Image analysis of tendon helical superstructure using interference and polarized light microscopy
Introduction
Waveform or wave-like structures (WLS), also known as crimp, are thought to represent a planar organization of collagen fibers. Polarized light microscopy is generally recommended as the most appropriate method for detecting, describing and interpreting WLS (Baer et al., 1974, Gathercole and Keller, 1991, Gathercole and Keller, 1974). The use of polarized light microscopy can reveal the source of the collagen fiber birefringence that in turn allows for the accurate measurement, interpretation and validation of higher order organization.

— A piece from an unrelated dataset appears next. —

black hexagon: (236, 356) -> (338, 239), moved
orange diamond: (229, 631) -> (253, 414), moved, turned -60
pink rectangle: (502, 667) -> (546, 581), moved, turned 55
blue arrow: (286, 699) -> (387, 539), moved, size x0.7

The theory and mathematical treatment of collagen birefringence are based on experiments done with flow or streaming birefringence and on data from tissue sections (Vidal, 1964, Vidal, 1986). In principle, intrinsic birefringence is determined by the orientation and oscillator strength of all electronic transitions of the molecule that make up the fibril or filaments. In contrast form or textural birefringence depends on the geometry of the molecule (rod-like in the case of collagen), and varies with the volume fraction of the collagen molecules.
The intrinsic birefringence, which is an average of all electronic transitions in the molecules, provides the same information as linear dichroism (Cassim and Taylor, 1965, Oriel and Schellman, 1966, Casssim and Tobias, 1968, Nordén, 1978). Collagen shows linear dichroism only in the ultra-violet region, at a wavelength of 190/220 nm. The extent to which collagen fibers are packed into bundles plays an important role in the total birefringence (Vidal, 1986). Even when the main axis of the tendon is oriented at 45° relative to the polarizers, accurate measurements of optical path differences reveal the influence of WLS in the final results. This influence is reflected in the standard deviation of the optical path measurements. Morphological observations and measurements have suggested that WLS may reflect a helical organization of collagen fibers/bundles (Vidal, 1986).

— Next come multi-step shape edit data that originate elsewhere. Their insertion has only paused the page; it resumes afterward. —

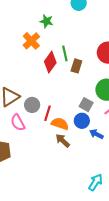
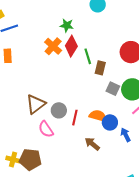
red diamond: (50, 62) -> (71, 46), moved
gray square: (86, 105) -> (113, 89), moved
orange semicircle: (60, 124) -> (98, 116), moved
blue arrow: (96, 134) -> (126, 135), turned 40

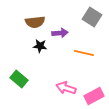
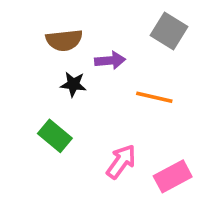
green rectangle: (19, 79) -> (55, 136), moved
pink arrow: (66, 88) -> (121, 162), turned 108

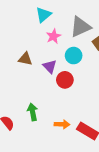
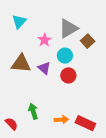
cyan triangle: (43, 15) -> (19, 22), moved
brown triangle: (25, 59) -> (21, 64), size x1.5
red circle: (65, 80) -> (68, 75), moved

Axial sections and whole mounts from acetic acid-treated bovine tendons examined under polarized light using Senarmont's and red first order compensators support the helical bundle supra-organization of collagen in these tendons; a similar organization has been detected in rat tendons (Vidal, 1995a). Reconstituted fibers obtained from collagen bundles self-assemble into a fibrous gel with precise viscoelastic properties that produce a helical supra-organization (Vidal, 1995b, Figs. 2–5).
A final helical supra-organization of collagen fibers, as predicted by the helical model of nucleation and propagation (Silver et al., 1992), agrees with the physico-chemical principles that regulate the self-assembly mechanisms, and confirms that “The chirality of macromolecules results in the formation of helical super-structures” and that “chirality may be used as a tool to assemble molecules into dissymmetric layered structures with (e.g. helical) shapes” (Cornelissen et al., 1998).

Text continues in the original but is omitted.